Life with a tracheostomy

An interview with Mrs. Edeltraud Stegemann

Mrs. Edeltraud Stegemann is a 75-year-old from Bad Vilbel in Germany. She has been tracheotomized twice, survived a cardiac arrest and today leads a full life with a tracheostomy. We were privileged to sit down and interview Mrs. Stegemann to gain some insight into her extraordinary experience.

Thank you for letting us interview you, Mrs. Stegemann. Can you tell us when and why you were tracheotomized?

I was tracheotomized twice in total. I was diagnosed with larynx cancer in 2014, which was to be treated with chemotherapy and radiation. One evening the tumor started bleeding and I had to have an emergency tracheostomy. I then kept the tracheostoma for about 2 months before it was closed again. 

Due to radiation therapy, the trachea constricted, resulting in daily stridor (a breathing sound that occurs because of constriction of the airway. It can sound like whistling or hissing). As a result, after many more treatments, I was tracheotomized again in 2016 and have been living with the tracheostomy ever since. 

Can you tell us about your daily life?

My husband makes me breakfast every morning and then we eat together quietly. Since my esophagus is narrowed by the radiation, I need a lot of time to eat. I have to strongly insalivate the food so that I can swallow. Normally I would have to use a feeding tube, but that was not an option for me.

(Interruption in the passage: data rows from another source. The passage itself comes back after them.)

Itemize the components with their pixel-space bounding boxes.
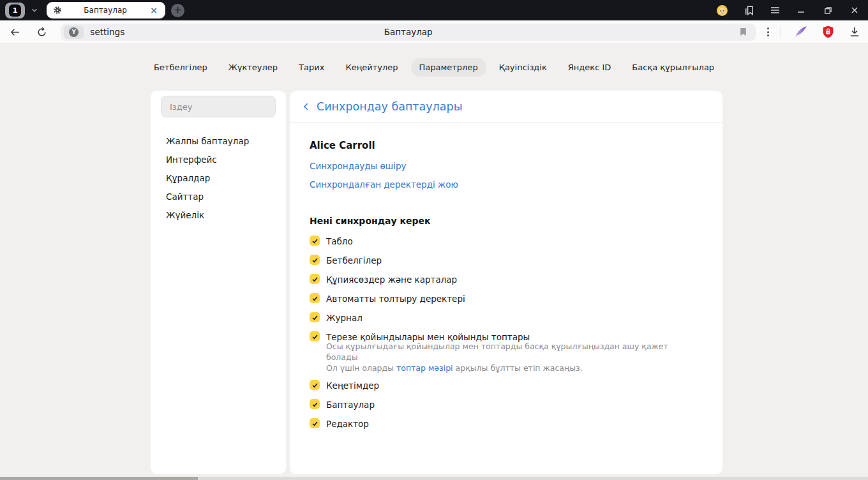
checkbox-checked-icon[interactable] bbox=[310, 236, 320, 246]
close-window-button[interactable] bbox=[849, 4, 860, 16]
sync-option-extensions[interactable]: Кеңетімдер bbox=[310, 380, 697, 391]
disable-sync-link[interactable]: Синхрондауды өшіру bbox=[310, 161, 406, 170]
gear-icon bbox=[53, 6, 62, 15]
checkbox-checked-icon[interactable] bbox=[310, 380, 320, 390]
reload-icon bbox=[36, 27, 47, 38]
settings-page: Бетбелгілер Жүктеулер Тарих Кеңейтулер П… bbox=[0, 45, 868, 480]
checkbox-checked-icon[interactable] bbox=[310, 418, 320, 428]
back-arrow-icon bbox=[10, 27, 20, 38]
tab-history[interactable]: Тарих bbox=[290, 58, 333, 77]
sidebar-item-general[interactable]: Жалпы баптаулар bbox=[151, 132, 286, 151]
tab-groups-menu-link[interactable]: топтар мәзірі bbox=[396, 363, 453, 373]
sync-option-history[interactable]: Журнал bbox=[310, 312, 697, 323]
adblock-shield-icon[interactable] bbox=[818, 24, 837, 40]
horizontal-scrollbar bbox=[0, 477, 868, 480]
page-title: Синхрондау баптаулары bbox=[317, 100, 462, 113]
address-bar[interactable]: Y settings Баптаулар bbox=[61, 24, 756, 41]
sync-option-passwords[interactable]: Құпиясөздер және карталар bbox=[310, 274, 697, 285]
settings-sidebar: Жалпы баптаулар Интерфейс Құралдар Сайтт… bbox=[151, 91, 286, 474]
sync-option-tabs-description: Осы құрылғыдағы қойындылар мен топтарды … bbox=[326, 341, 697, 373]
tab-extensions[interactable]: Кеңейтулер bbox=[337, 58, 406, 77]
chevron-down-icon bbox=[30, 6, 39, 15]
maximize-button[interactable] bbox=[822, 4, 834, 16]
sidebar-item-tools[interactable]: Құралдар bbox=[151, 169, 286, 188]
omnibox-page-title: Баптаулар bbox=[61, 27, 756, 37]
bookmarks-panel-icon[interactable] bbox=[743, 4, 755, 16]
sidebar-item-system[interactable]: Жүйелік bbox=[151, 206, 286, 225]
minimize-button[interactable] bbox=[795, 4, 807, 16]
back-chevron-button[interactable] bbox=[300, 100, 313, 113]
url-text: settings bbox=[90, 27, 124, 37]
checkbox-checked-icon[interactable] bbox=[310, 399, 320, 409]
toolbar-divider bbox=[781, 26, 781, 38]
browser-toolbar: Y settings Баптаулар bbox=[0, 20, 868, 44]
tab-bookmarks[interactable]: Бетбелгілер bbox=[146, 58, 216, 77]
delete-synced-data-link[interactable]: Синхрондалған деректерді жою bbox=[310, 180, 458, 189]
minimize-icon bbox=[797, 6, 805, 14]
tab-count: 1 bbox=[9, 4, 21, 17]
avatar[interactable] bbox=[717, 5, 728, 16]
checkbox-checked-icon[interactable] bbox=[310, 255, 320, 265]
menu-icon[interactable] bbox=[770, 6, 780, 15]
plus-icon: + bbox=[174, 6, 182, 15]
back-button[interactable] bbox=[8, 24, 23, 40]
new-tab-button[interactable]: + bbox=[171, 4, 184, 17]
site-permissions-badge[interactable]: Y bbox=[64, 26, 84, 39]
feather-extension-icon[interactable] bbox=[791, 24, 811, 40]
tab-counter-button[interactable]: 1 bbox=[5, 3, 25, 19]
checkbox-checked-icon[interactable] bbox=[310, 312, 320, 322]
sync-option-autofill[interactable]: Автоматты толтыру деректері bbox=[310, 293, 697, 304]
tab-downloads[interactable]: Жүктеулер bbox=[220, 58, 286, 77]
sidebar-item-sites[interactable]: Сайттар bbox=[151, 188, 286, 206]
tab-yandex-id[interactable]: Яндекс ID bbox=[560, 58, 620, 77]
sync-settings-panel: Синхрондау баптаулары Alice Carroll Синх… bbox=[290, 91, 722, 474]
scrollbar-thumb[interactable] bbox=[0, 477, 198, 480]
search-input[interactable] bbox=[161, 96, 276, 117]
sync-option-bookmarks[interactable]: Бетбелгілер bbox=[310, 255, 697, 266]
tab-list-chevron-button[interactable] bbox=[26, 2, 43, 19]
checkbox-checked-icon[interactable] bbox=[310, 331, 320, 341]
sidebar-list: Жалпы баптаулар Интерфейс Құралдар Сайтт… bbox=[151, 132, 286, 225]
restore-icon bbox=[824, 6, 832, 15]
tab-title: Баптаулар bbox=[62, 6, 149, 15]
tab-other-devices[interactable]: Басқа құрылғылар bbox=[624, 58, 722, 77]
browser-tab-settings[interactable]: Баптаулар × bbox=[47, 2, 165, 19]
chevron-left-icon bbox=[302, 102, 311, 111]
tab-security[interactable]: Қауіпсіздік bbox=[491, 58, 555, 77]
downloads-icon[interactable] bbox=[845, 24, 864, 40]
checkbox-checked-icon[interactable] bbox=[310, 293, 320, 303]
sync-option-editor[interactable]: Редактор bbox=[310, 418, 697, 429]
reload-button[interactable] bbox=[34, 24, 50, 40]
window-titlebar: 1 Баптаулар × + bbox=[0, 0, 868, 20]
panel-header: Синхрондау баптаулары bbox=[290, 91, 722, 123]
extensions-menu-icon[interactable] bbox=[762, 24, 774, 40]
sync-account-name: Alice Carroll bbox=[310, 140, 697, 151]
sync-option-tableau[interactable]: Табло bbox=[310, 236, 697, 246]
tab-settings[interactable]: Параметрлер bbox=[411, 58, 486, 77]
sync-option-settings[interactable]: Баптаулар bbox=[310, 399, 697, 410]
settings-nav-tabs: Бетбелгілер Жүктеулер Тарих Кеңейтулер П… bbox=[0, 58, 868, 77]
bookmark-icon[interactable] bbox=[738, 27, 748, 40]
sidebar-item-interface[interactable]: Интерфейс bbox=[151, 151, 286, 169]
tab-close-icon[interactable]: × bbox=[149, 6, 159, 15]
checkbox-checked-icon[interactable] bbox=[310, 274, 320, 284]
close-icon bbox=[851, 6, 858, 14]
protect-icon: Y bbox=[69, 27, 79, 37]
section-title: Нені синхрондау керек bbox=[310, 216, 697, 226]
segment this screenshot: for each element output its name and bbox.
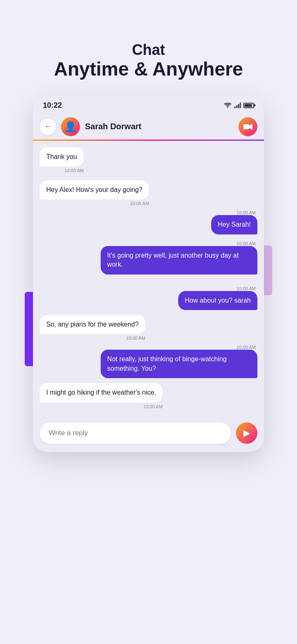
message-outgoing: 10:00 AM It's going pretty well, just an… (101, 239, 257, 275)
avatar: 👤 (61, 117, 80, 136)
avatar-person-icon: 👤 (64, 121, 77, 133)
message-time: 10:00 AM (237, 210, 256, 215)
bubble-incoming: Hey Alex! How's your day going? (40, 180, 149, 199)
wifi-icon (224, 102, 232, 108)
message-group-2: Hey Alex! How's your day going? 10:00 AM (40, 180, 257, 206)
message-incoming: I might go hiking if the weather's nice.… (40, 383, 163, 409)
bubble-outgoing: Not really, just thinking of binge-watch… (101, 350, 257, 378)
message-time: 10:00 AM (237, 241, 256, 246)
svg-rect-2 (238, 104, 239, 108)
message-outgoing: 10:00 AM How about you? sarah (178, 284, 257, 310)
message-time: 10:00 AM (130, 201, 149, 206)
svg-marker-5 (249, 124, 252, 130)
contact-name: Sarah Dorwart (85, 122, 233, 131)
message-group-3: 10:00 AM Hey Sarah! (40, 208, 257, 237)
message-group-6: So, any plans for the weekend? 10:00 AM (40, 315, 257, 341)
message-incoming: Hey Alex! How's your day going? 10:00 AM (40, 180, 149, 206)
title-line1: Chat (54, 41, 243, 59)
svg-rect-0 (234, 107, 236, 108)
phone-wrapper: 10:22 (33, 96, 264, 452)
status-bar: 10:22 (33, 96, 264, 113)
message-time: 10:00 AM (144, 404, 163, 409)
title-line2: Anytime & Anywhere (54, 59, 243, 80)
message-incoming: Thank you 10:00 AM (40, 147, 84, 173)
signal-icon (234, 102, 241, 108)
bubble-outgoing: It's going pretty well, just another bus… (101, 246, 257, 275)
video-icon (243, 123, 252, 130)
message-group-1: Thank you 10:00 AM (40, 147, 257, 173)
message-group-7: 10:00 AM Not really, just thinking of bi… (40, 343, 257, 381)
status-time: 10:22 (43, 101, 62, 110)
svg-rect-3 (240, 102, 241, 108)
svg-rect-1 (236, 105, 238, 108)
phone-container: 10:22 (33, 96, 264, 452)
message-group-5: 10:00 AM How about you? sarah (40, 284, 257, 313)
bubble-outgoing: How about you? sarah (178, 291, 257, 310)
svg-rect-4 (243, 124, 249, 129)
message-input[interactable] (40, 422, 231, 444)
message-time: 10:00 AM (126, 336, 145, 341)
bubble-incoming: So, any plans for the weekend? (40, 315, 145, 334)
bubble-incoming: Thank you (40, 147, 84, 166)
message-outgoing: 10:00 AM Not really, just thinking of bi… (101, 343, 257, 378)
message-time: 10:00 AM (64, 168, 83, 173)
back-button[interactable]: ← (40, 118, 56, 135)
message-time: 10:00 AM (237, 286, 256, 291)
send-button[interactable]: ▶ (236, 422, 257, 444)
page-header: Chat Anytime & Anywhere (38, 0, 259, 96)
spacer (40, 175, 257, 180)
message-group-8: I might go hiking if the weather's nice.… (40, 383, 257, 409)
back-arrow-icon: ← (44, 122, 52, 131)
battery-icon (243, 103, 254, 108)
bubble-outgoing: Hey Sarah! (211, 215, 257, 234)
message-incoming: So, any plans for the weekend? 10:00 AM (40, 315, 145, 341)
chat-header: ← 👤 Sarah Dorwart (33, 113, 264, 141)
messages-area: Thank you 10:00 AM Hey Alex! How's your … (33, 141, 264, 416)
video-call-button[interactable] (238, 117, 257, 136)
message-time: 10:00 AM (237, 345, 256, 350)
spacer (40, 279, 257, 284)
message-group-4: 10:00 AM It's going pretty well, just an… (40, 239, 257, 277)
status-icons (224, 102, 254, 108)
bubble-incoming: I might go hiking if the weather's nice. (40, 383, 163, 402)
message-outgoing: 10:00 AM Hey Sarah! (211, 208, 257, 234)
send-icon: ▶ (243, 428, 250, 438)
input-area: ▶ (33, 416, 264, 452)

So, I prefer to take my time and go to the clinic about every 6-8 months for widening of the esophagus. 

I love to be out in the fresh air and therefore spend most of my time outdoors in the summer. In winter, I’m often in our conservatory, where there are also two fitness machines that I use to keep fit. 

How do you manage tracheostomy care? Have you developed a routine?

Yes, my husband changes the tracheostomy tube in the morning and evening and cleans the tracheostoma thoroughly. I do the small cleaning in between. 

Do you use different products during the day than at night? 

Yes, at night I wear a size 9 silicon tube with  a Provox XtraFlow HME. Here I have the option of speaking, if I press on the XtraFlow HME, but I rarely speak at night (laughs).

What would you say to someone who hesitates or refuses to use HMEs? 

There is nothing more comfortable and better for my lungs, because the HME is like a helpful barrier and makes the air I breathe more suitable for my lungs.

It’s a feeling of freedom because I can speak hands-free, So I can use my voice and hands to communicate.

What were your biggest challenges after surgery? 

It took me a while to process everything, and I accepted that eating was not going so well and that I had to relearn many things.

What advice would you give to someone who has just had a tracheostomy?

Above all, time brings the necessary experience to handle the tracheostomy better and better. One should keep calm and not get nervous. In addition, one should deal with things and learn to cope with them. Of course, it is also important to think positively, there are setbacks every now and then and you have to pick yourself up again and keep going. Life can be so beautiful. 

The testimonials relate to how one individual has experienced the use of Atos Medical products and not every person will get the same results. Atos Medical AB does not suggest, imply or make any claims other than those detailed in the product manual.